Voters do tend to float
along with politicians'
liquid promises.

Helen said...

Thank you, Dave ... for leaving a comment on Poetry Matters. I'm not sure how you even found it. Mother passed away in May 2007 ... I wrote lots of poetry during the last few years of her life. Another great effort from you today!

The Weaver of Grass said...

Lovely poem - love those old cave paintings.
If we are floating voters, Dave, maybe we are waiting for a change in the direction of the wind.

Ronda Laveen said...

Very nice imagery of ancient grounds and times. About an hour from where I live, at Castle Crags, there are some old petroglyphs carved in the stones and stained with iron oxide believed to be from shortly after Atlantis and Lemuria split. They are very interesting.

Carl said...

Looking back at our time and what we did as a people... What will they think of us and how will it impact them. We will serve as a cautionary tale I think.

Jim Murdoch said...

My gut feeling is that early man would not have been nearly this eloquent.

Anonymous said...

Nice poem. The picture is great too. I have always been fascinated by ancient paintings and ruins.

Have a good day Dave...:)

Dianne said...

Love the sound of this poem, wish I could hear you read it aloud, Dave.
-rich and rounded.

Dave King said...

Encouraging. Thanks for it.

Thanks for the comment.

I thought I'd start with Mr Brown as he says we have the best weathermen in the world. It's only right, then, that he should get us the best weather to go with them.

So what's new?

That sounds lonely - or have I misread?

You're right, though it hadn't occurred to me.

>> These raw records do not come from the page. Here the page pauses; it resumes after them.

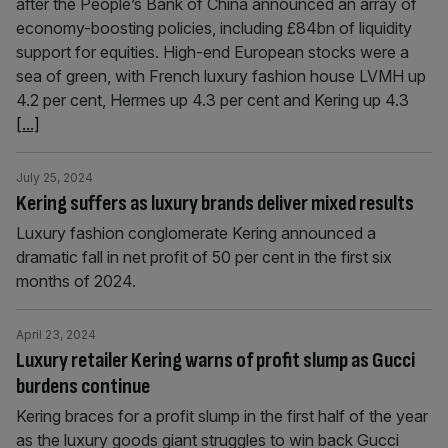
after the People’s Bank of China announced an array of
economy-boosting policies, including £84bn of liquidity
support for equities. High-end European stocks were a
sea of green, with French luxury fashion house LVMH up
4.2 per cent, Hermes up 4.3 per cent and Kering up 4.3
[...]
July 25, 2024
Kering suffers as luxury brands deliver mixed results
Luxury fashion conglomerate Kering announced a
dramatic fall in net profit of 50 per cent in the first six
months of 2024.
April 23, 2024
Luxury retailer Kering warns of profit slump as Gucci
burdens continue
Kering braces for a profit slump in the first half of the year
as the luxury goods giant struggles to win back Gucci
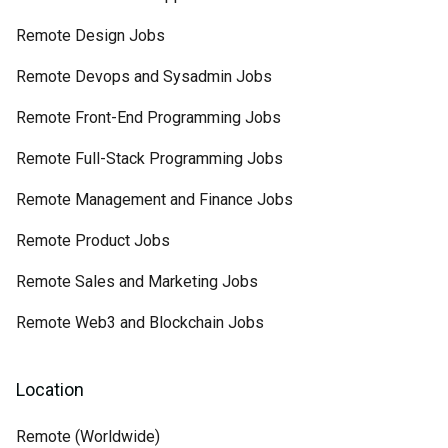
Remote Design Jobs
Remote Devops and Sysadmin Jobs
Remote Front-End Programming Jobs
Remote Full-Stack Programming Jobs
Remote Management and Finance Jobs
Remote Product Jobs
Remote Sales and Marketing Jobs
Remote Web3 and Blockchain Jobs
Location
Remote (Worldwide)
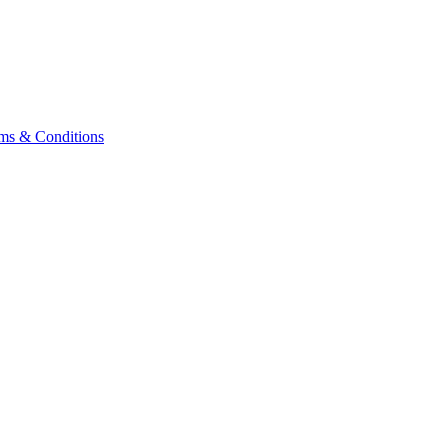
ms & Conditions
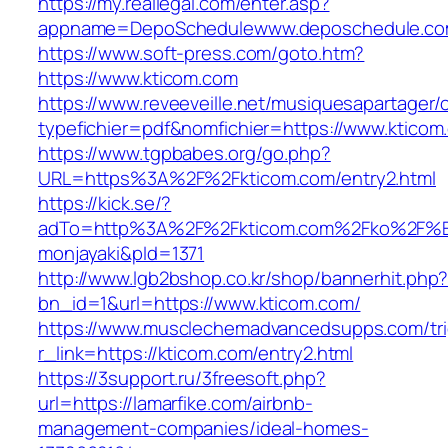
https://my.reallegal.com/enter.asp?
appname=DepoSchedulewww.deposchedule.c
https://www.soft-press.com/goto.htm?
https://www.kticom.com
https://www.reveeveille.net/musiquesapartager/
typefichier=pdf&nomfichier=https://www.kticom
https://www.tgpbabes.org/go.php?
URL=https%3A%2F%2Fkticom.com/entry2.html
https://kick.se/?
adTo=http%3A%2F%2Fkticom.com%2Fko
monjayaki&pId=1371
http://www.lgb2bshop.co.kr/shop/bannerhit.php
bn_id=1&url=https://www.kticom.com/
https://www.musclechemadvancedsupps.com/tri
r_link=https://kticom.com/entry2.html
https://3support.ru/3freesoft.php?
url=https://lamarfike.com/airbnb-
management-companies/ideal-homes-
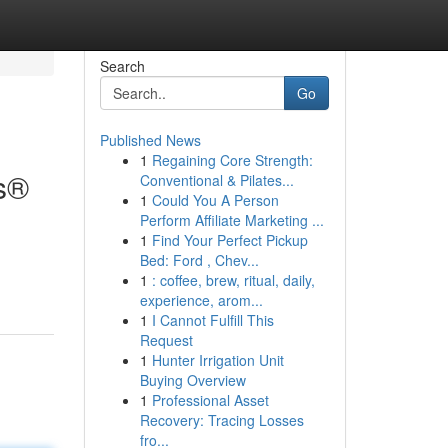
Search
Go
Published News
1
Regaining Core Strength:
ns®
Conventional & Pilates...
1
Could You A Person
Perform Affiliate Marketing ...
1
Find Your Perfect Pickup
Bed: Ford , Chev...
1
: coffee, brew, ritual, daily,
experience, arom...
1
I Cannot Fulfill This
Request
1
Hunter Irrigation Unit
Buying Overview
1
Professional Asset
Recovery: Tracing Losses
fro...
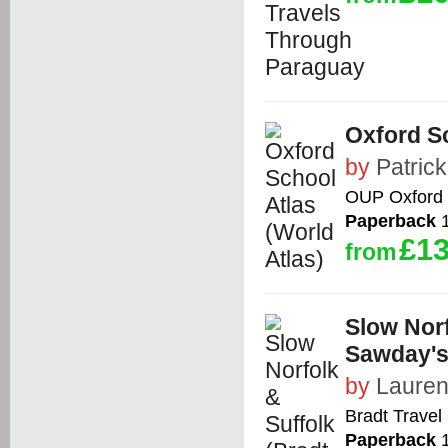
Oxford Sc
by
Patric
OUP Oxford
Paperback
1
£13
from
Slow Norf
Sawday's
by
Lauren
Bradt Travel
Paperback
1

Thanks for that. I do appreciate your floating point.

Thanks for that. I didn't really expect you to find it and reply.Just felt impelled to write on the off-chance.
Sorry to hear about your mum.

Weaver of Grass
Thanks for the compliment.
Another wind of change?

They sound absolutely fascinating.

But what will caution them - and of what?

I'm sure that's right. It's a valid point, but to be authentic I suppose I would have had to write in ugs, oogs and groans.

Mr Stupid
Thanks for that. Have a good day yourself.

Meri said...

We floating voters
may wait a long time without
seeing any real change.

Dave King said...

Better a floating voter
than one sinking in the mire
of party puzzlement.

Unknown said...

This is a very strong poetic outing--I like the 10/4 sonnet split, which is unusual but works really well here; as others have mentioned the sounds throughout & I think especially in the first 10 lines are very strong--this actually underlines the all-important turn in the final quartet. I particularly like the rugged language in lines 6-10.